Revenue growth from the Group's ongoing* businesses is expected to be 11%, led by both recent acquisitions in the HSE sector delivering double-digit percentage growth.
As at the half year, seven out of nine businesses grew year on year. Following the portfolio changes last year of two disposals and two acquisitions, and the continuing disruption in the US healthcare insurance market impacting our US events business over a full year, reported revenue is expected to be £101.5m (2024: £126m), with organic** revenue also having decreased 1% due to the US.
Operating profit from ongoing* businesses is expected to be up 11%, adjusted*** profit before tax is expected to be £27.7m (2024: £27.6m), with adjusted PBT margin up to 27% (2024: 22%).
Cash conversion continued to be strong at 107% of profits, with Group net cash on 30 June 2025 at £41.9m (30 June 2024: £67.8m) after the completion of the acquisition of Phoenix Health & Safety on 25 October 2024 and spending £3.4m on share buybacks.
Wilmington expects to publish its year end results on 22 September 2025.

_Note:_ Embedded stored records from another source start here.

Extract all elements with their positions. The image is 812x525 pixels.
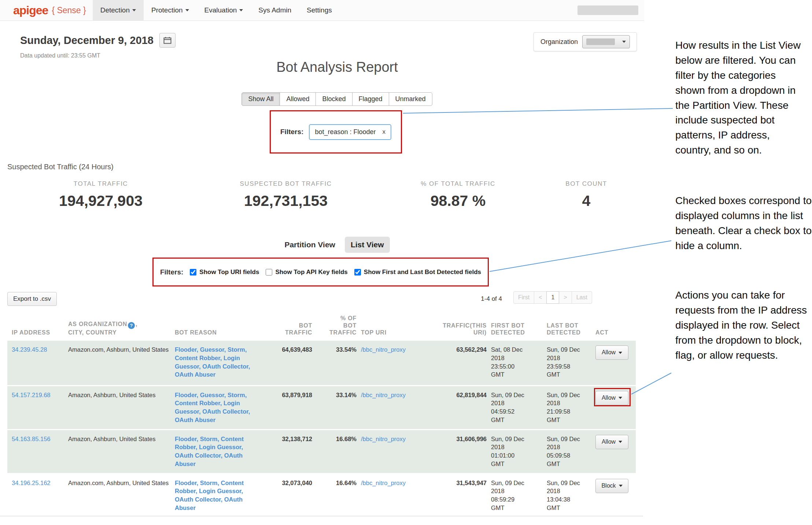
- col-header-bot-traffic[interactable]: BOT TRAFFIC: [264, 310, 317, 341]
- show-api-key-checkbox[interactable]: [266, 269, 272, 276]
- first-bot-detected-cell: Sun, 09 Dec 2018 04:59:52 GMT: [491, 385, 547, 429]
- col-header-last-bot-detected[interactable]: LAST BOT DETECTED: [547, 310, 595, 341]
- top-uri-link[interactable]: /bbc_nitro_proxy: [361, 436, 406, 442]
- ip-link[interactable]: 34.239.45.28: [12, 346, 47, 353]
- action-dropdown[interactable]: Allow: [595, 391, 628, 405]
- list-filters-label: Filters:: [160, 268, 183, 276]
- action-dropdown[interactable]: Allow: [595, 435, 628, 449]
- tab-blocked[interactable]: Blocked: [315, 92, 352, 106]
- col-header-first-bot-detected[interactable]: FIRST BOT DETECTED: [491, 310, 547, 341]
- apigee-logo: apigee: [13, 4, 48, 17]
- top-uri-link[interactable]: /bbc_nitro_proxy: [361, 346, 406, 353]
- calendar-button[interactable]: [159, 33, 176, 48]
- checkbox-show-top-uri[interactable]: Show Top URI fields: [190, 269, 259, 276]
- top-uri-link[interactable]: /bbc_nitro_proxy: [361, 392, 406, 398]
- tab-allowed[interactable]: Allowed: [280, 92, 316, 106]
- first-bot-detected-cell: Sun, 09 Dec 2018 01:01:00 GMT: [491, 429, 547, 473]
- remove-filter-icon[interactable]: x: [382, 128, 385, 136]
- bot-reason-links[interactable]: Flooder, Storm, Content Robber, Login Gu…: [175, 436, 244, 467]
- first-bot-detected-cell: Sat, 08 Dec 2018 23:55:00 GMT: [491, 341, 547, 385]
- col-header-ip[interactable]: IP ADDRESS: [7, 310, 68, 341]
- pagination-last-button[interactable]: Last: [572, 291, 592, 304]
- nav-items: Detection Protection Evaluation Sys Admi…: [93, 0, 340, 21]
- col-header-traffic-this-uri[interactable]: TRAFFIC(THIS URI): [432, 310, 491, 341]
- tab-flagged[interactable]: Flagged: [352, 92, 389, 106]
- nav-item-settings[interactable]: Settings: [299, 0, 340, 21]
- last-bot-detected-cell: Sun, 09 Dec 2018 21:09:58 GMT: [547, 385, 595, 429]
- bot-reason-links[interactable]: Flooder, Guessor, Storm, Content Robber,…: [175, 392, 250, 423]
- as-organization-cell: Amazon, Ashburn, United States: [68, 429, 175, 473]
- pagination-range: 1-4 of 4: [454, 295, 502, 303]
- bot-results-table: IP ADDRESS AS ORGANIZATION?,CITY, COUNTR…: [7, 310, 636, 517]
- ip-link[interactable]: 54.157.219.68: [12, 392, 51, 398]
- annotation-note-actions: Actions you can take for requests from t…: [675, 288, 810, 363]
- table-row: 54.157.219.68 Amazon, Ashburn, United St…: [7, 385, 636, 429]
- nav-item-settings-label: Settings: [307, 6, 332, 14]
- redacted-account-email: [577, 5, 638, 15]
- pagination-next-button[interactable]: >: [559, 291, 572, 304]
- organization-panel: Organization: [534, 32, 637, 51]
- as-organization-cell: Amazon, Ashburn, United States: [68, 385, 175, 429]
- col-header-as-organization[interactable]: AS ORGANIZATION?,CITY, COUNTRY: [68, 310, 175, 341]
- col-header-act: ACT: [595, 310, 636, 341]
- col-header-text: CITY, COUNTRY: [68, 329, 117, 336]
- tab-unmarked[interactable]: Unmarked: [389, 92, 432, 106]
- action-label: Block: [601, 482, 616, 490]
- nav-item-sys-admin[interactable]: Sys Admin: [251, 0, 299, 21]
- tab-show-all[interactable]: Show All: [241, 92, 280, 106]
- checkbox-label: Show Top API Key fields: [275, 269, 347, 276]
- first-bot-detected-cell: Sun, 09 Dec 2018 08:59:29 GMT: [491, 473, 547, 517]
- filter-tag-bot-reason[interactable]: bot_reason : Flooder x: [309, 124, 391, 140]
- show-first-last-checkbox[interactable]: [354, 269, 361, 276]
- stat-pct-total-traffic: % OF TOTAL TRAFFIC 98.87 %: [381, 180, 535, 210]
- partition-view-toggle[interactable]: Partition View: [284, 240, 335, 249]
- view-toggle: Partition View List View: [0, 237, 674, 253]
- bot-traffic-cell: 32,073,040: [264, 473, 317, 517]
- stat-total-traffic: TOTAL TRAFFIC 194,927,903: [22, 180, 180, 210]
- stat-value: 4: [528, 192, 645, 210]
- pagination-page-1-button[interactable]: 1: [546, 291, 559, 304]
- ip-link[interactable]: 54.163.85.156: [12, 436, 51, 442]
- col-header-bot-reason[interactable]: BOT REASON: [175, 310, 264, 341]
- nav-item-protection-label: Protection: [151, 6, 183, 14]
- show-top-uri-checkbox[interactable]: [190, 269, 196, 276]
- stat-value: 192,731,153: [205, 192, 366, 210]
- chevron-down-icon: [239, 9, 243, 11]
- nav-item-sys-admin-label: Sys Admin: [258, 6, 291, 14]
- filters-label: Filters:: [280, 128, 303, 136]
- ip-link[interactable]: 34.196.25.162: [12, 480, 51, 486]
- checkbox-show-first-last-detected[interactable]: Show First and Last Bot Detected fields: [354, 269, 481, 276]
- pagination-prev-button[interactable]: <: [534, 291, 547, 304]
- pct-bot-traffic-cell: 33.54%: [317, 341, 361, 385]
- nav-item-detection[interactable]: Detection: [93, 0, 144, 21]
- traffic-this-uri-cell: 31,543,947: [432, 473, 491, 517]
- action-dropdown[interactable]: Block: [595, 479, 628, 493]
- apigee-sense-app: apigee { Sense } Detection Protection Ev…: [0, 0, 644, 525]
- last-bot-detected-cell: Sun, 09 Dec 2018 13:04:38 GMT: [547, 473, 595, 517]
- nav-item-detection-label: Detection: [100, 6, 130, 14]
- chevron-down-icon: [619, 485, 623, 487]
- action-label: Allow: [602, 394, 616, 402]
- chevron-down-icon: [619, 441, 622, 443]
- bot-reason-links[interactable]: Flooder, Storm, Content Robber, Login Gu…: [175, 480, 244, 511]
- data-updated-text: Data updated until: 23:55 GMT: [20, 52, 100, 59]
- pagination-first-button[interactable]: First: [513, 291, 534, 304]
- export-csv-button[interactable]: Export to .csv: [7, 292, 57, 306]
- last-bot-detected-cell: Sun, 09 Dec 2018 23:59:58 GMT: [547, 341, 595, 385]
- annotation-note-filtering: How results in the List View below are f…: [675, 38, 806, 158]
- nav-item-evaluation[interactable]: Evaluation: [197, 0, 251, 21]
- help-icon[interactable]: ?: [128, 322, 135, 329]
- top-uri-link[interactable]: /bbc_nitro_proxy: [361, 480, 406, 486]
- col-header-pct-bot-traffic[interactable]: % OF BOT TRAFFIC: [317, 310, 361, 341]
- checkbox-show-api-key[interactable]: Show Top API Key fields: [266, 269, 347, 276]
- sense-logo-text: { Sense }: [52, 5, 86, 15]
- table-row: 54.163.85.156 Amazon, Ashburn, United St…: [7, 429, 636, 473]
- bot-reason-links[interactable]: Flooder, Guessor, Storm, Content Robber,…: [175, 346, 250, 378]
- action-dropdown[interactable]: Allow: [595, 345, 628, 360]
- stat-label: SUSPECTED BOT TRAFFIC: [205, 180, 366, 188]
- col-header-top-uri[interactable]: TOP URI: [361, 310, 432, 341]
- date-header: Sunday, December 9, 2018: [20, 33, 176, 48]
- organization-dropdown[interactable]: [582, 35, 630, 48]
- nav-item-protection[interactable]: Protection: [144, 0, 197, 21]
- list-view-toggle[interactable]: List View: [345, 237, 390, 253]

Mark Milner, Chief Executive Officer, commented:
"We have seen another year of good ongoing* revenue and profit growth with both measures increasing 11%, reflecting our focus on a slimmed down higher quality portfolio of growing businesses. Margins have also continued to improve and both of our recent acquisitions have seen double digit growth. This performance came against a tough macro backdrop, particularly in the US healthcare market which has seen continued disruption in the course of our H2.
"With the acquisition of Phoenix, we have continued to actively manage our portfolio of businesses and are pursuing various opportunities to invest our cash in acquisitions to improve the quality of revenue and profits."
*Ongoing - eliminating the effects of the impact of disposals, closures and businesses held for sale.
**Organic - Ongoing, eliminating acquisitions and exchange rate fluctuations
***Adjusted profit before tax (PBT) is calculated as PBT after adding back amortisation and impairment of intangible assets (except computer software) and profits/losses on disposals and business closures. Market consensus adjusted profit before tax is £27.0m.
For further information, please contact:
Wilmington plc Mark Milner, Chief Executive Officer Guy Millward, Chief Financial Officer
Meare Consulting Adrian Duffield |
020 7490 0049
07990 858548 |
The information contained within this announcement is deemed to constitute inside information as stipulated under the Market Abuse Regulations (EU) No. 596/2014. Upon the publication of this announcement this inside information is now considered to be in the public domain.
Notes to Editors
Wilmington plc is the recognised knowledge leader and partner of choice for data, information, education and training in the global Governance, Risk and Compliance (GRC) markets. Wilmington employs around 600 people and sells to around 120 countries. Wilmington is listed on the main market of the London Stock Exchange.